A few guidelines follow, but first, four general rules that will always apply:

GENERAL RULE NO. 1: You can't be liable for retaliation if you didn't know about the protected activity. Kind of obvious, I know, but people forget. If your employee, Joe, called in sick and secretly filed an EEOC charge on December 1, you fired him on December 10, and on December 15 you learned of the charge for the first time after it arrived in the mail, then the termination may be a lot of things, but it was not retaliatory. How can you retaliate against Joe for filing a charge when you didn't even know he had filed the charge? On the other hand, if you heard through workplace gossip on December 9 that Joe was really at the EEOC instead of home recuperating from the flu, then you won't have the "ignorance is bliss" defense. (You may still be able to terminate him for giving a false reason for his absence, but that won't be nearly as easy to defend, especially when the true reason -- which you knew -- was that he was at the EEOC.)

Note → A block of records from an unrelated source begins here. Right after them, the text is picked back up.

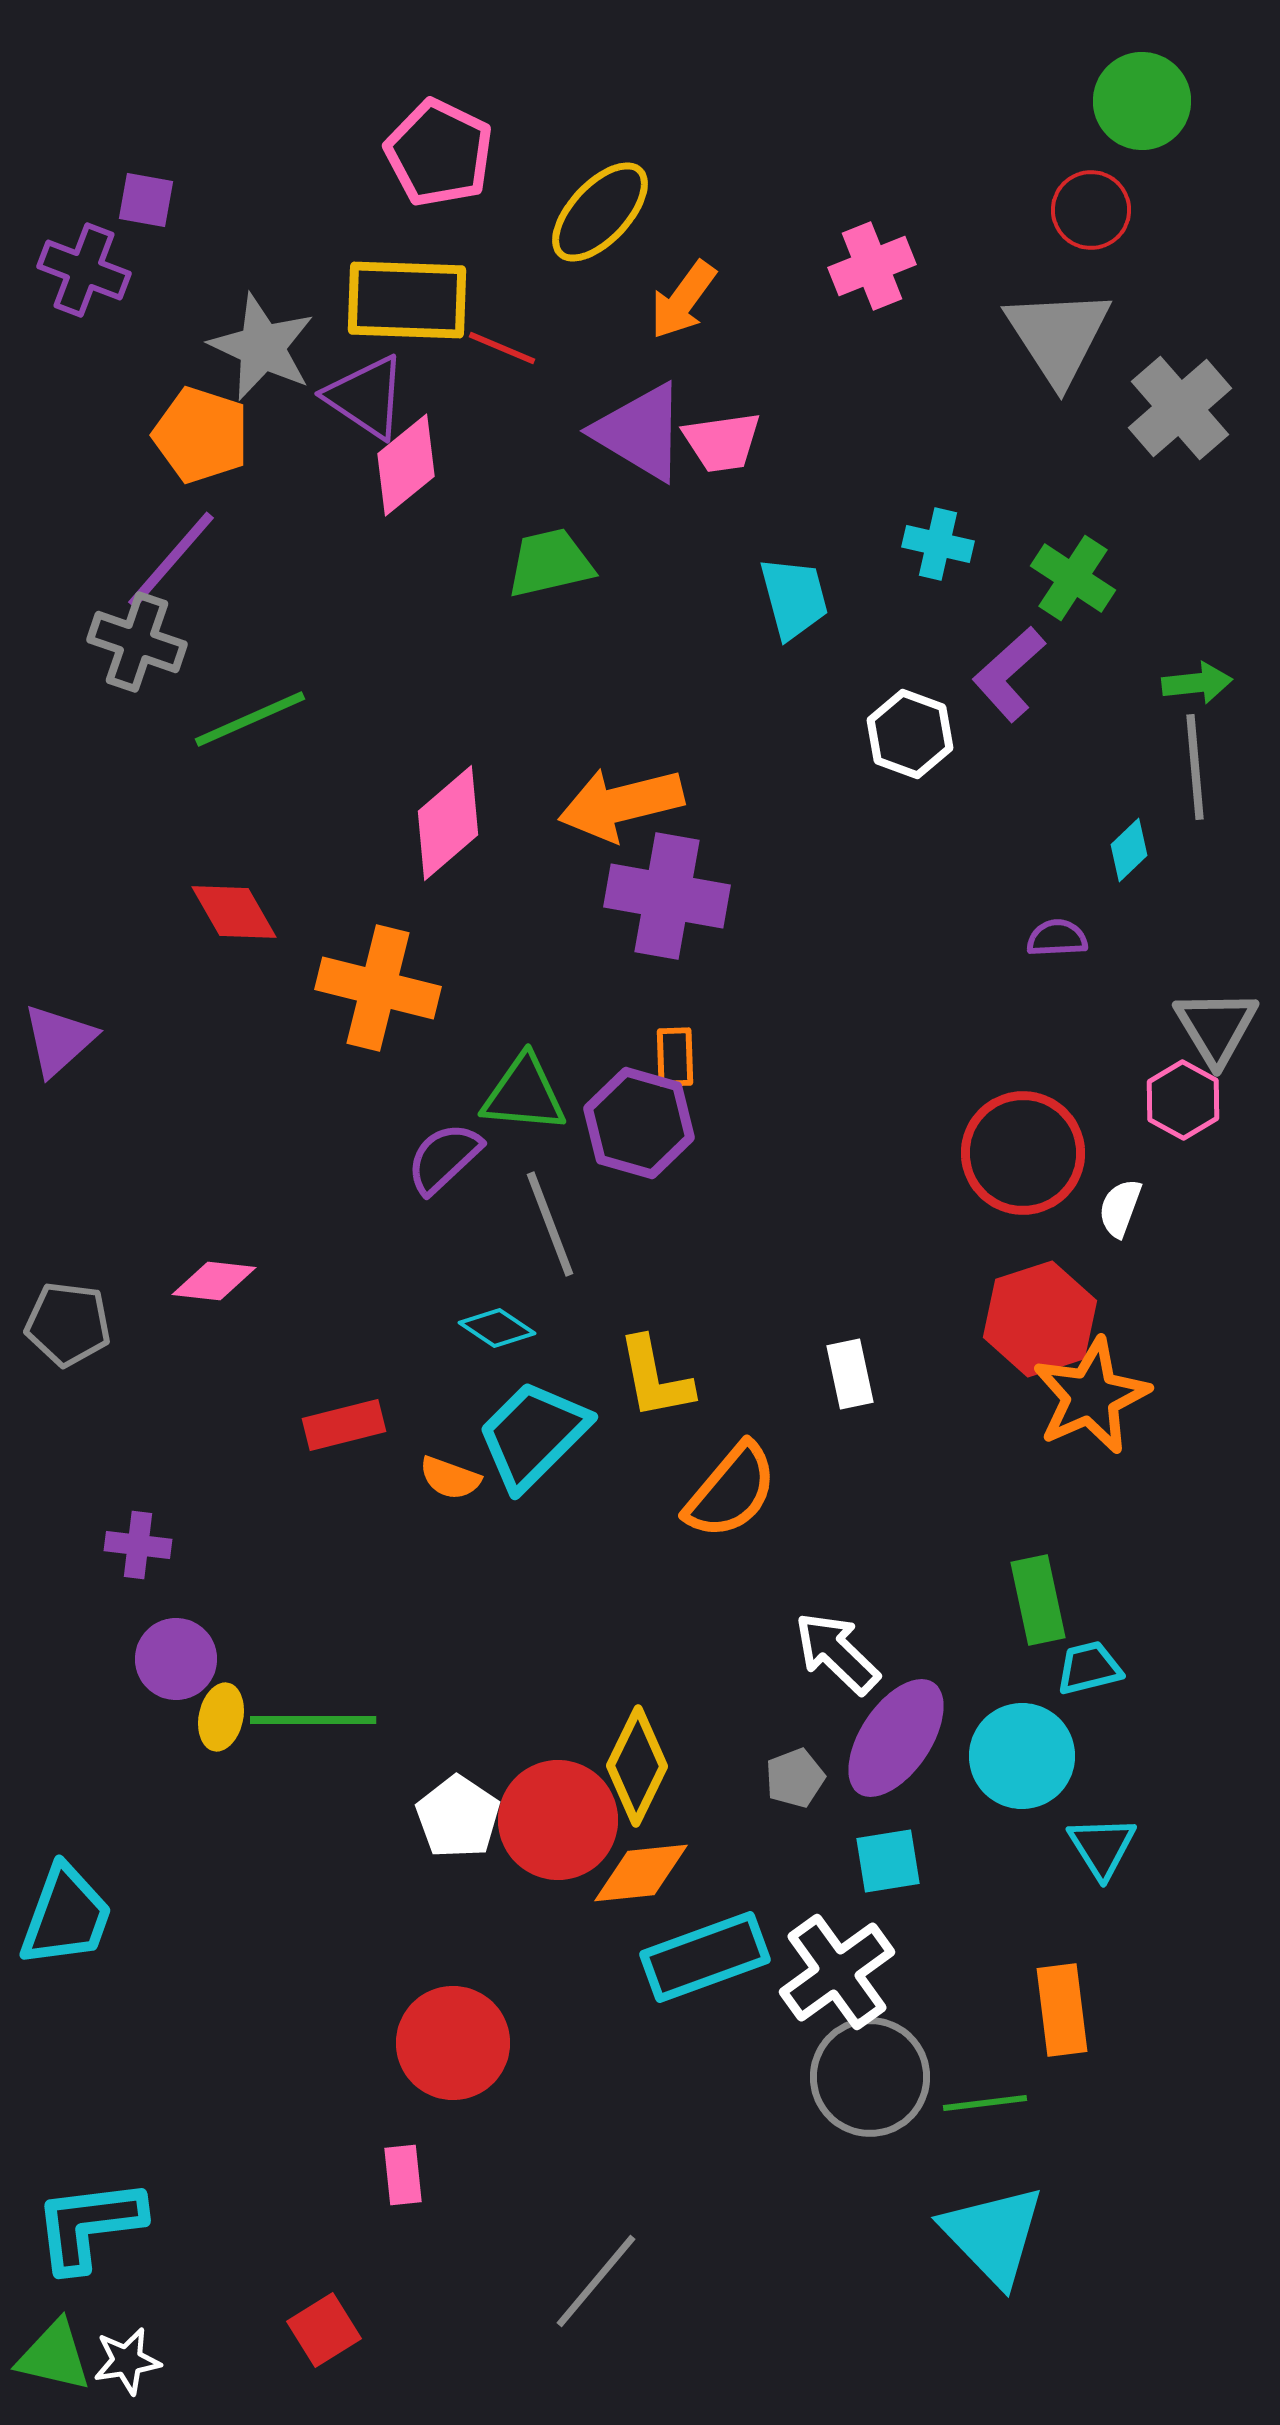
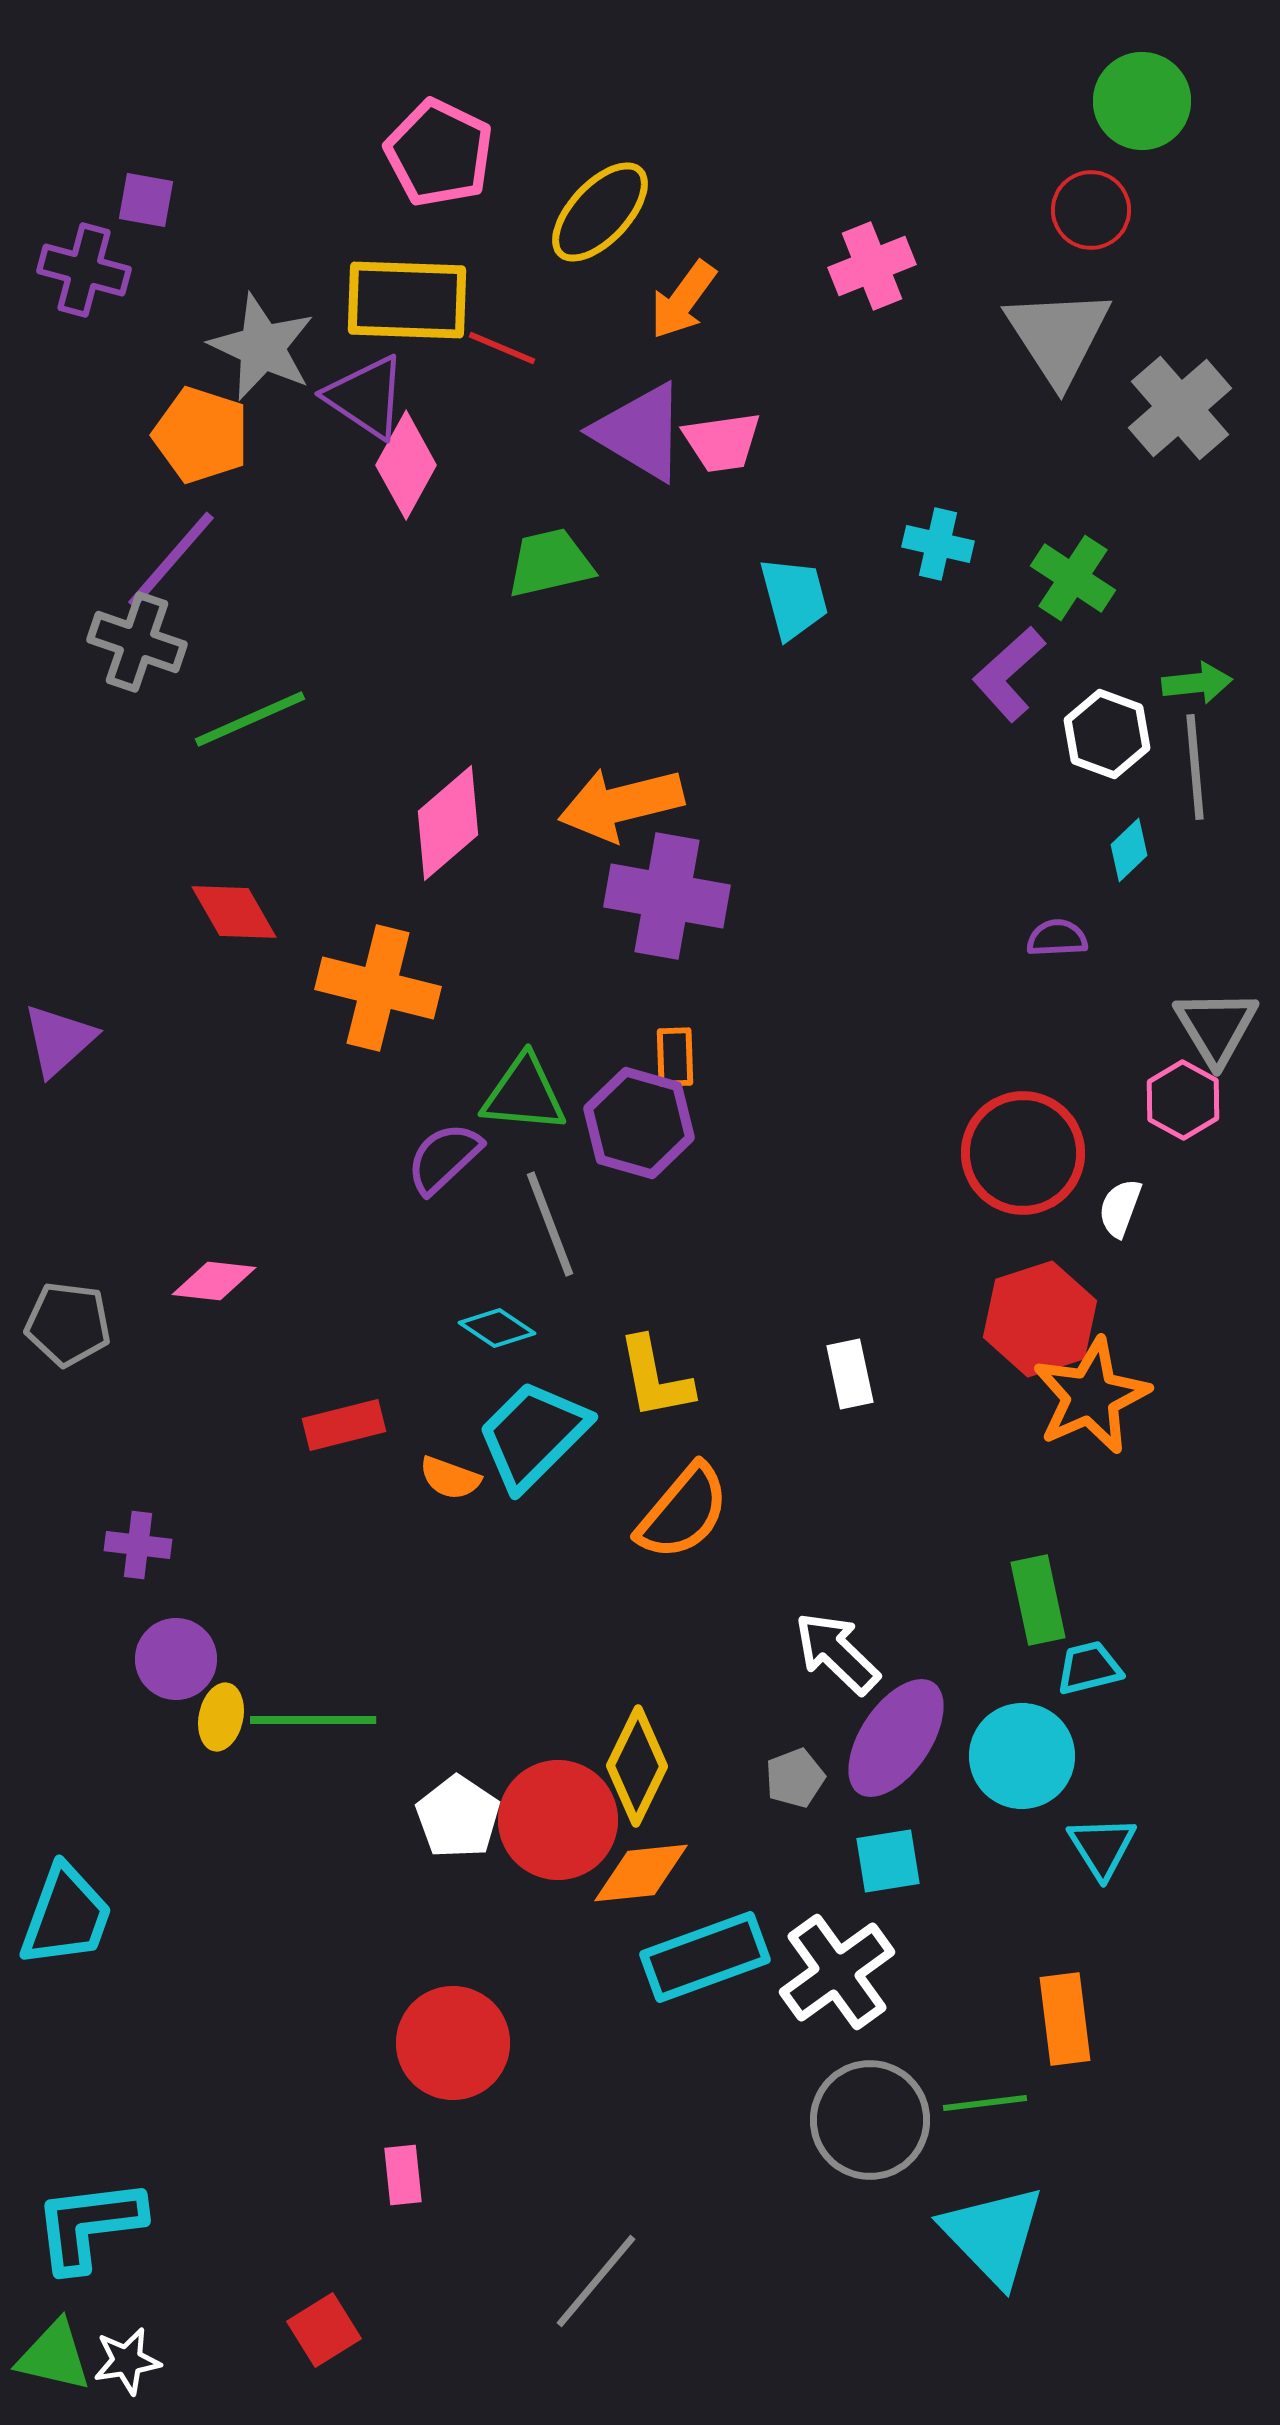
purple cross at (84, 270): rotated 6 degrees counterclockwise
pink diamond at (406, 465): rotated 22 degrees counterclockwise
white hexagon at (910, 734): moved 197 px right
orange semicircle at (731, 1491): moved 48 px left, 21 px down
orange rectangle at (1062, 2010): moved 3 px right, 9 px down
gray circle at (870, 2077): moved 43 px down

GENERAL RULE NO. 2: You are not a hostage to an employee who has engaged in protected activity. Employees who -- for example -- file EEOC charges while they are still employed often seem to think they have a "shield of invulnerability" from any further discipline or other adverse action. Not true. Yes, an employer must be very cautious in taking action against an employee it knows has engaged in protected activity. But that doesn't mean the employee can get away with being a jerk, or insubordinate, or not doing her job. All it means is that the employee can't be fired for filing the charge.

Superman.jpg"Since I filed that EEOC charge, I can leap tall buildings at a single bound! Oh, darn, I forgot about the kryptonite."

GENERAL RULE NO. 3: Before you act, make sure you would have taken the same action against your best employee who did the same thing. Examine your conscience: if this were your favorite employee, and he had done the same thing, would you treat him the same way that you want to treat Joe? If so, then you are probably on solid ground. If not, then back off. You usually won't go wrong being consistent.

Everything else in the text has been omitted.